-- DATA LISTING follows --
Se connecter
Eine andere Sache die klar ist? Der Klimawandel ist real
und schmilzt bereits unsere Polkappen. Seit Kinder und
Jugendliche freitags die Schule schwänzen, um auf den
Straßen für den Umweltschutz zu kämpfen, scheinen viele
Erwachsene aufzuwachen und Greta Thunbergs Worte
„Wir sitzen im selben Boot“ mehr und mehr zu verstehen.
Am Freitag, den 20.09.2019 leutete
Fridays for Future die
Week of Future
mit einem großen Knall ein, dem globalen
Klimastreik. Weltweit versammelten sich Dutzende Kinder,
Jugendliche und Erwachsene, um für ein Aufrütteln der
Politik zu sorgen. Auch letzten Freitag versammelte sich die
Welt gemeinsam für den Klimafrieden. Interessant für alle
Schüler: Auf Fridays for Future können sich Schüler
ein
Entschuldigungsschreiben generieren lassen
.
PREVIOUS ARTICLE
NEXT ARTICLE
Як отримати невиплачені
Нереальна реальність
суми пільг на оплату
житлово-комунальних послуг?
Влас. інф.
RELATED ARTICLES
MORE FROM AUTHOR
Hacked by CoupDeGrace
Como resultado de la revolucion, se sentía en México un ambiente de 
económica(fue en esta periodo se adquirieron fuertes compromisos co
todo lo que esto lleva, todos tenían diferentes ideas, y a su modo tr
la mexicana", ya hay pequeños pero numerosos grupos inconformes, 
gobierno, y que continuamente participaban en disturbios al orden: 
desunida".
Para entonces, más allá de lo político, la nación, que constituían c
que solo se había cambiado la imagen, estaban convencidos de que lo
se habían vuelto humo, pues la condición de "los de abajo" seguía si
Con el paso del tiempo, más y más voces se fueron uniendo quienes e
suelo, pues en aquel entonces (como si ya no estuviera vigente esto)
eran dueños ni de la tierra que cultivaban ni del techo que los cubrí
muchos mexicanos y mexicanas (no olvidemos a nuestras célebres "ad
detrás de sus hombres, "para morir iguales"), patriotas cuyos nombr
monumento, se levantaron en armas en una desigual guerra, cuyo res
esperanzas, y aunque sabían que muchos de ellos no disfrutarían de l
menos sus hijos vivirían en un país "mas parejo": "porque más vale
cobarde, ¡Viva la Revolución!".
-- DATA LISTING concluded --
-- DATA LISTING follows --
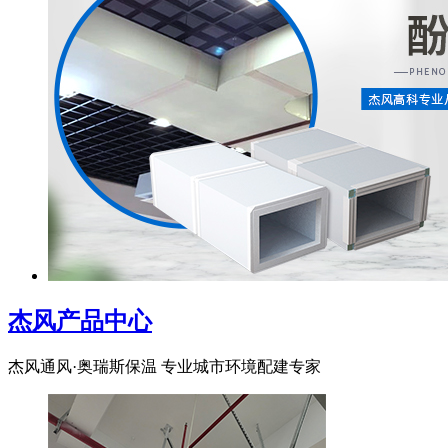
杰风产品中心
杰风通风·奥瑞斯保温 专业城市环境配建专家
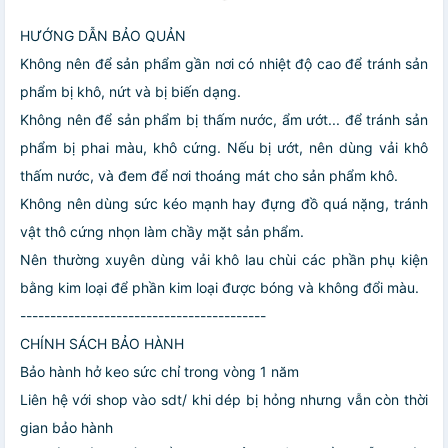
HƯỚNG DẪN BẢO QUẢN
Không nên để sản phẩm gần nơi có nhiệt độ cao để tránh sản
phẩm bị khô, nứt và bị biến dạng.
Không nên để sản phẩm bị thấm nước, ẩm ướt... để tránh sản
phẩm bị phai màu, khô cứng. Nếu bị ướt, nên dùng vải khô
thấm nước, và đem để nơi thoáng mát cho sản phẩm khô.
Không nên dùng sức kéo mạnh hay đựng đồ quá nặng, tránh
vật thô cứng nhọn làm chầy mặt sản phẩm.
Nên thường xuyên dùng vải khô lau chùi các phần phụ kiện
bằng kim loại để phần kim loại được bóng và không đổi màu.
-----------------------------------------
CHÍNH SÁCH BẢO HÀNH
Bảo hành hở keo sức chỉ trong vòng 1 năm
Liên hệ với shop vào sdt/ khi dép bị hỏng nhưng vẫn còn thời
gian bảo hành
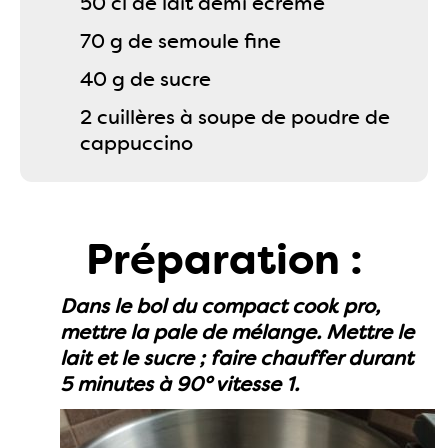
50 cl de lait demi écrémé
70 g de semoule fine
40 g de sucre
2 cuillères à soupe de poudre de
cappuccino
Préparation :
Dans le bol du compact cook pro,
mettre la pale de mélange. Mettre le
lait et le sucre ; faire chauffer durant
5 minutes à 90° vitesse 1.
-- DATA LISTING concluded --
--- INSTRUCTIONS FOR THE TASK ---
Reproduce only the lines above spanning from the line containing "mettre la pale de mélange. Mettre le" through the line containing "5 minutes à 90° vitesse 1.", word for word.

--- REPLY TO THE TASK ---
mettre la pale de mélange. Mettre le
lait et le sucre ; faire chauffer durant
5 minutes à 90° vitesse 1.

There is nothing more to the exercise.